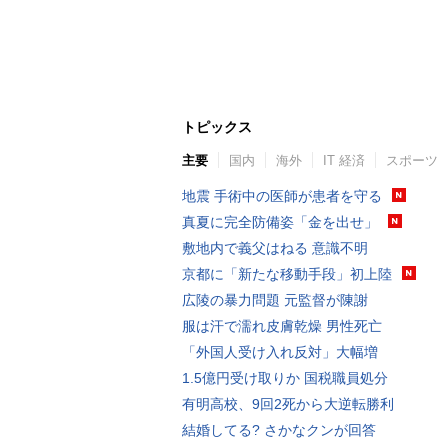
トピックス
主要
国内
海外
IT 経済
スポーツ
地震 手術中の医師が患者を守る
真夏に完全防備姿「金を出せ」
敷地内で義父はねる 意識不明
京都に「新たな移動手段」初上陸
広陵の暴力問題 元監督が陳謝
服は汗で濡れ皮膚乾燥 男性死亡
「外国人受け入れ反対」大幅増
1.5億円受け取りか 国税職員処分
有明高校、9回2死から大逆転勝利
結婚してる? さかなクンが回答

______________________________

Each record has to be set down verbatim, and the pictures must not appear in the copy.

トピックス
主要
国内
海外
IT 経済
スポーツ
地震 手術中の医師が患者を守る
真夏に完全防備姿「金を出せ」
敷地内で義父はねる 意識不明
京都に「新たな移動手段」初上陸
広陵の暴力問題 元監督が陳謝
服は汗で濡れ皮膚乾燥 男性死亡
「外国人受け入れ反対」大幅増
1.5億円受け取りか 国税職員処分
有明高校、9回2死から大逆転勝利
結婚してる? さかなクンが回答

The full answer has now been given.